How Elevators Really Work

You use them at the office and wait for them at hotels — elevators are ubiquitously present metallic beasts of burden. The 1800s brought new construction ideas into this world with the advent of revolutionary iron and steel production processes. Architects and engineers threw caution to the wind and started using their genius minds to construct buildings that looked like something out of a Dr. Seuss book.

The only reason you can scale these gargantuan models of architecture is the elevator. Imagine living in a city like New York without one — as if not being able to drive around was not bad enough!

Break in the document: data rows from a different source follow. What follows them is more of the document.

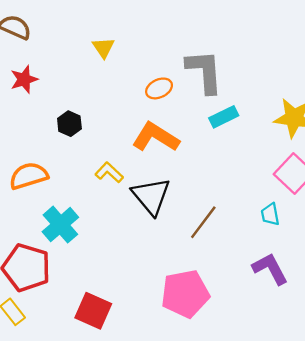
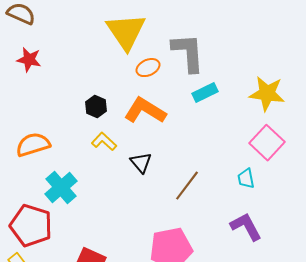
yellow triangle: (103, 48) -> (126, 32), moved, size x2.0
red star: (24, 79) -> (29, 60), turned 30
black hexagon: (69, 124) -> (96, 107), moved
black triangle: (151, 196) -> (141, 163), size x0.6

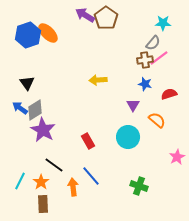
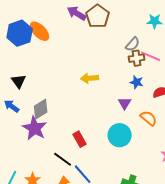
gray semicircle: (153, 43) -> (133, 44), moved
pink line: (159, 58) -> (151, 56), turned 60
gray diamond: (35, 110) -> (41, 109), moved
black line: (54, 165) -> (63, 159), moved

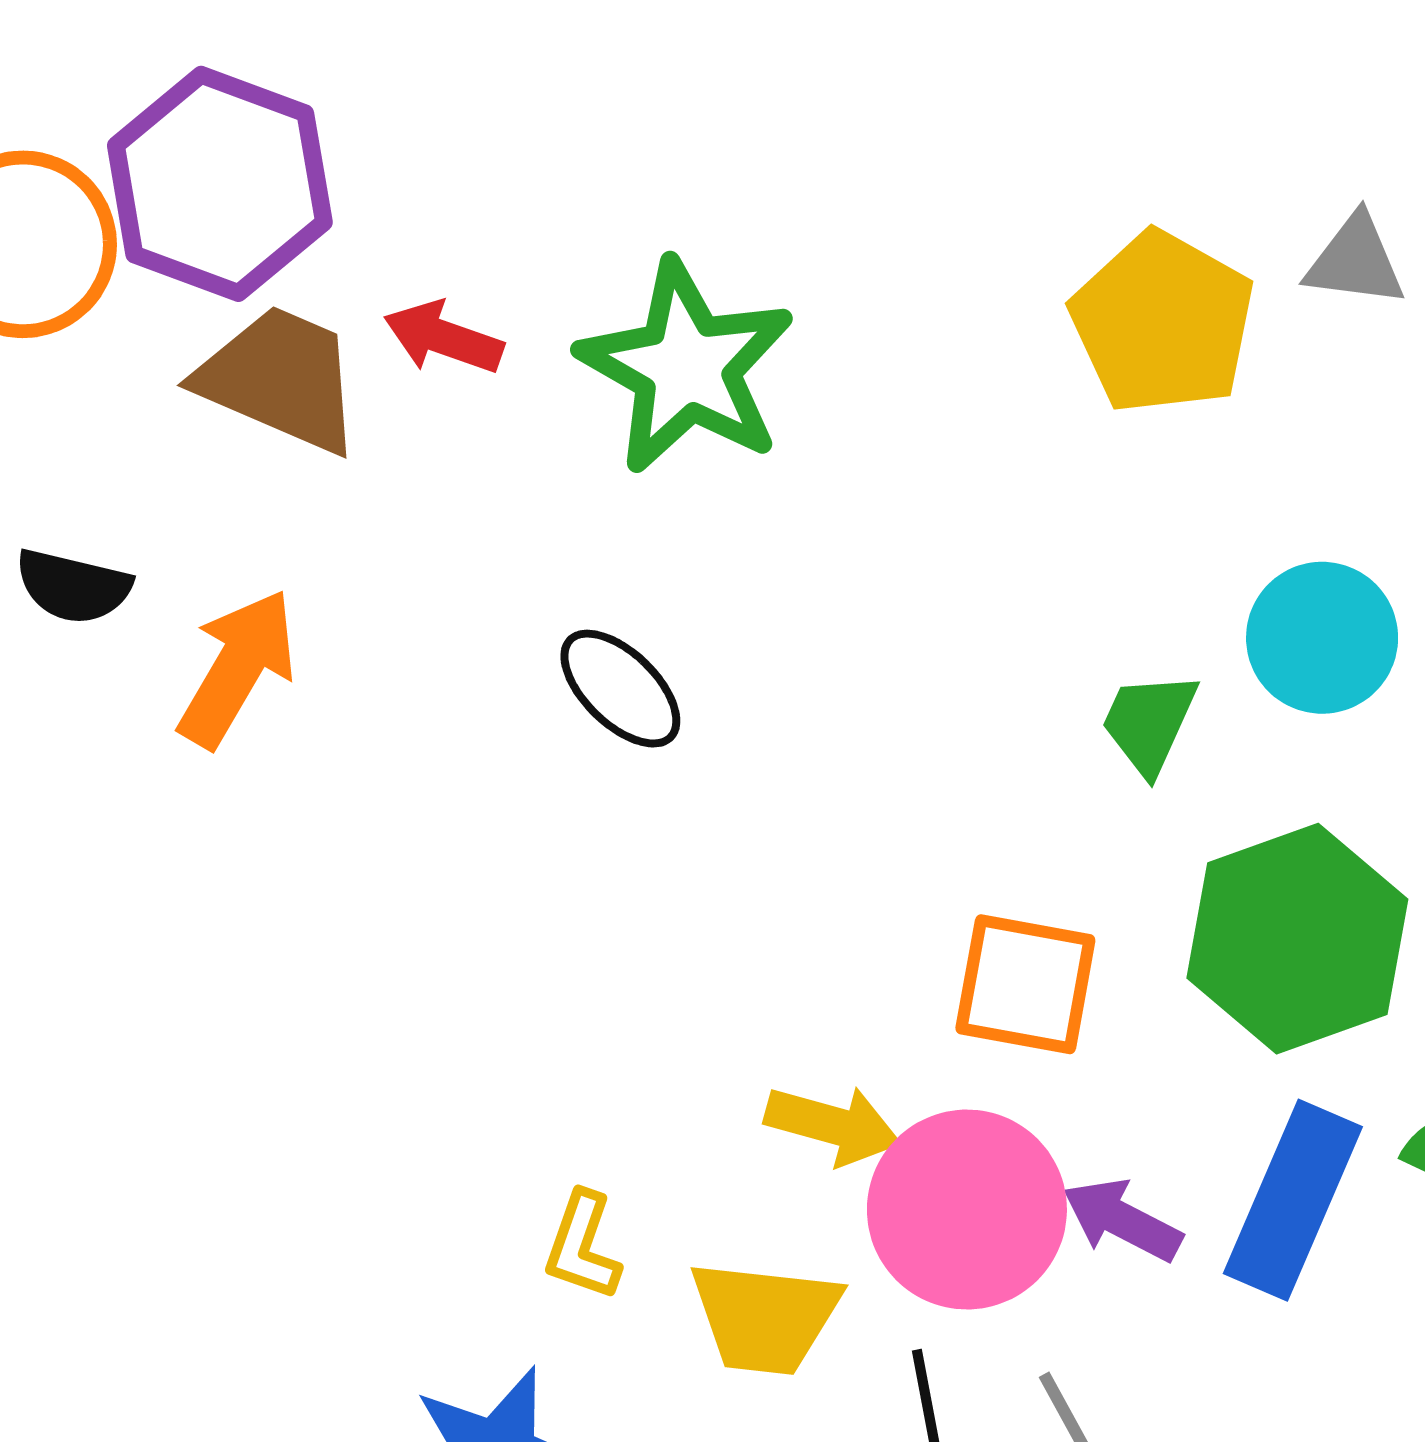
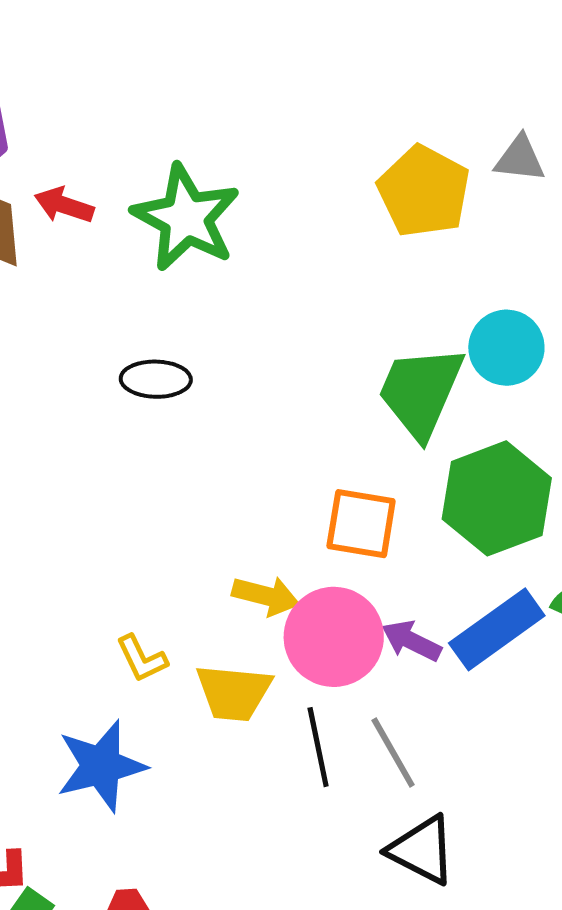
black ellipse: (620, 689) -> (156, 379), turned -42
green trapezoid: (1149, 723) -> (421, 392), size x1.8
blue rectangle: (1293, 1200) -> (497, 629), turned 32
yellow L-shape: (582, 1246) -> (142, 659), turned -44

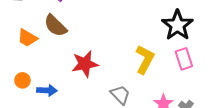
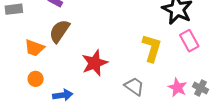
brown semicircle: (55, 26) -> (59, 31), turned 90
orange circle: (22, 80) -> (36, 79), moved

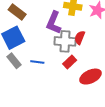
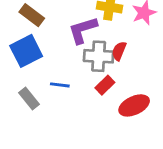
purple L-shape: (54, 23) -> (83, 30), turned 50
gray rectangle: (14, 61) -> (29, 98), moved

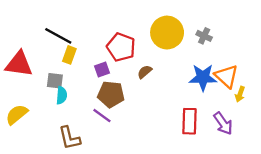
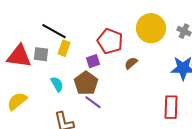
gray square: (55, 81) -> (41, 54), moved
brown pentagon: (111, 94) -> (86, 83), moved, turned 30
cyan semicircle: (62, 95) -> (57, 84), turned -35

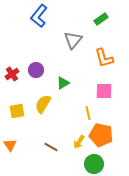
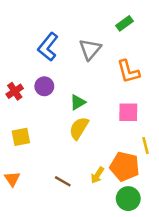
blue L-shape: (39, 16) -> (48, 47), moved
yellow semicircle: (43, 104) -> (79, 128), moved
yellow line: (88, 113) -> (146, 146), moved
green circle: (94, 164) -> (128, 199), moved

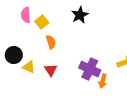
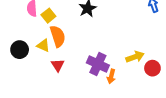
orange semicircle: (51, 42) -> (58, 36), size x1.5
yellow triangle: (29, 67) -> (43, 45), moved

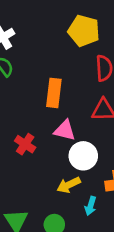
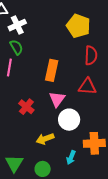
pink triangle: (65, 130) -> (57, 99), turned 48
yellow arrow: (69, 185) -> (45, 139), moved

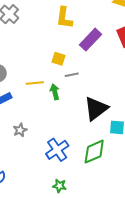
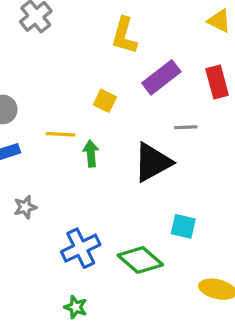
gray line: (72, 75) -> (186, 127), moved
black triangle: (96, 109) -> (153, 162), moved
green diamond: (94, 152) -> (140, 260), turned 56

Not limited to just high-rises, these boxes of metal also come in handy when you are taking your grandma to the doctor’s or for handicapped people needing access to multistoried buildings.

Types of Elevators

If you want to understand how an elevator works, just imagine a compartment system being able to move because of the lifting system it is attached to. That is the plan for a basic elevator. The modern freight and passenger ones are way more elaborate. The two major designs in use today are:

Hydraulic: A cylinder is attached to a fluid-pumping system. This system has a reservoir, a pump, and a valve between the reservoir and cylinder. When the pump forces the fluid into the cylinder, it pushes a piston up which lifts the elevator car.

 

Since a motor powers the pump, when you press the button to go to the 325th floor, the control system asks very nicely and the motor turns the pump off. The fluid in the cylinder stays in and the piston rests on it, keeping the car in place.

When the car needs to go back down, the control system signals the valve again which opens to let the fluid out. The car’s weight— and yours —push the piston down and the car moves.

Roped: The more popular design is the roped elevator. In them, the car moves by traction steel ropes rather than being pushed from below. Those ropes have been looped around a pulley with grooves around it. The pulley grips the ropes, rotating the ropes when it moves too. A motor moves the pulley, turning one way to raise the elevator and lowering it by moving the other way.

Congratulations. You now know more about elevators than 99.9 percent of the world’s population.